Cleaning the stuck carburetor float. What idiot left old gas in it for 3 months......hint, he's in the pic
And if you're going to spend a year somewhere, there's no better place than the San Blas Islands. We can't get enough of the Guna Indians and their idyllic archipelago. Waking up every morning and seeing them on the move in their dugout canoes is amazing. We even found a restaurant (OK....awaiting its first Michelin Star, but functional nevertheless).
L'ORIENT anchored in San Blas

We swim only in areas with a sandy bottom......to better see crocodiles approaching (3 so far)
In the town of Portobello we stumbled across the annual Diablo (devil) festival which featured hundreds of men wearing elaborately hand maid paper-mache devil masks. Unlike Mardi Gras or Carnival, this "event" was completely devoid of choreography or organization.....just a bunch of people milling around dressed in costumes.  It is astonishing how many times we run across an event that we don't really understand......but we figure any reason to skip work, right? They capped it off with fantastic fireworks that we watched from the bow of the boat.......or were those children stepping on land-mines ? Hey, nobody parties like the third world.

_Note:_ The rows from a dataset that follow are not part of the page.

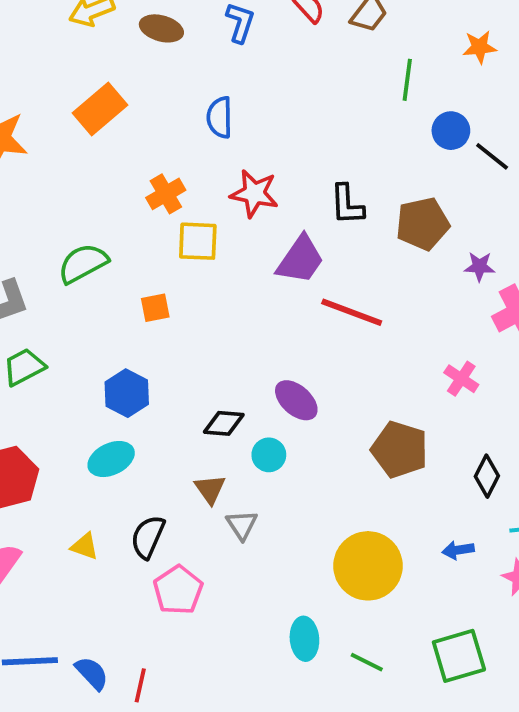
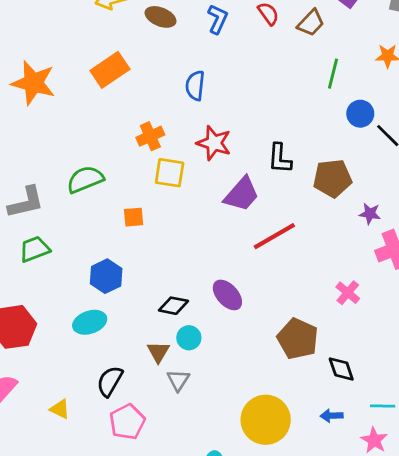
red line: (352, 312) -> (274, 236), turned -57
cyan circle: (269, 455) -> (189, 338), moved
black diamond: (487, 476) -> (341, 369), moved, turned -52
yellow triangle: (85, 546) -> (60, 409), moved

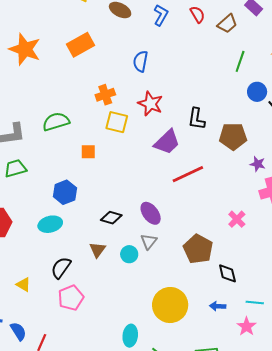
cyan circle: (189, 338) -> (129, 254), moved
gray triangle: (178, 380) -> (149, 241), moved

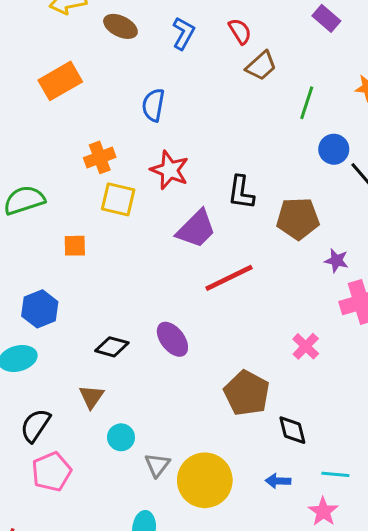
brown trapezoid: (227, 24) -> (261, 66), moved
gray triangle: (149, 241) -> (157, 465), moved
cyan circle: (129, 254) -> (121, 437), moved

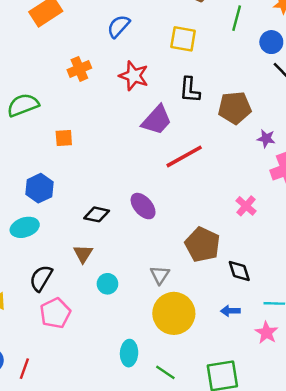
blue semicircle: (153, 105) -> (118, 26), turned 35
blue circle: (334, 149) -> (271, 42), moved
yellow square: (118, 199) -> (183, 39), moved
gray triangle: (157, 465) -> (160, 275), moved

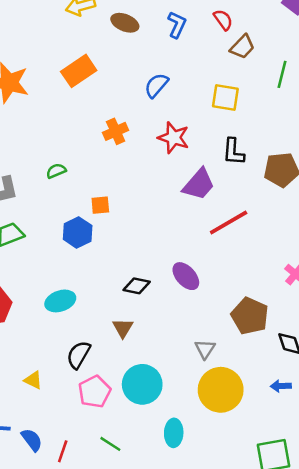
green semicircle: (23, 105) -> (56, 171), size x0.6
blue hexagon: (39, 188) -> (78, 232), moved
cyan circle: (107, 284) -> (142, 384), moved, size x1.8
green line: (165, 372) -> (110, 444), moved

Weirdly grotesque diablo masks

Kids the world over are complete hams

Satan meets Grumpy (one of the seven dwarfs) ?

Off, off, off Broadway.......but a guy can dream, right ?
We're learning a bit about cruiser economics and realizing that L'ORIENT is actually quite posh compared to our neighbors. In replacing our mattress (tempurpedic foam doesn't do well in the tropics), we removed it in sections and brought it to the garbage area. It was badly decomposed and we were somewhat ashamed we had waited this long to replace it. But like a gaggle of geriatric vultures, 3-4 fellow yachtees began arguing over who found it first. Gross. Just wondering what theses folks are sleeping on now makes me want to grab the Windex and Lysol and start cleaning and disinfecting.

We're exercising again. Each morning we take a 3 mile walk on a jungle road before the temp hits 90. Lately we've been serenaded by a troupe of howler monkeys in the trees. They sound like lions. We've seen a large sloth up close, moles, and all kinds of exotic birds. The best sighting was a group a baby monkeys, about the size of a Barbie doll. Incredibly cute. We're told that jaguars are common here also, but they're afraid of humans. Good.

Kirstin and her new passion

Kirstin is now an alternative sportsperson. We bought an inflatable paddle board from a retiring cruiser and she hasn't gotten off of it in about 3 weeks. She takes quite long trips on it (partially because she is having trouble learning how to steer) but it's quite impressive. She pointed out that knowing there are crocodiles in the water is powerful motivation to stay upright. I'm still trying to stand up on it. That's what she gets for marrying an old man...........but it was probably part of the plan. If I can't stand up on it, I can't borrow it, I guess.

Another spectacular anchorage
The stories we've heard about rainy season range from Florida-type showers daily to biblical flooding 24/7 so we've taken the liberty of booking a European adventure with our princess (Emily) who is always up for a free trip (she's an accountant, remember). A month away from the rain should keep us sane.

And piracy is alive and well here in Central America. One neighbor was attacked off Nicaragua by a mob of fishing boats and rammed, boarded, and looted. You know you're having a bad day when you find yourself shooting your flare gun at pirates from inside your boat through the shattered hatches. But they were lucky. Nobody injured. Another cruiser was shot dead by some Guna Indians (of all people). But there's speculation that there was more going on there than a random attack (we don't gossip........except sometimes). Anyway, Mom, if you're reading this..............an AR-15 makes a great Christmas gift for your son the sailor.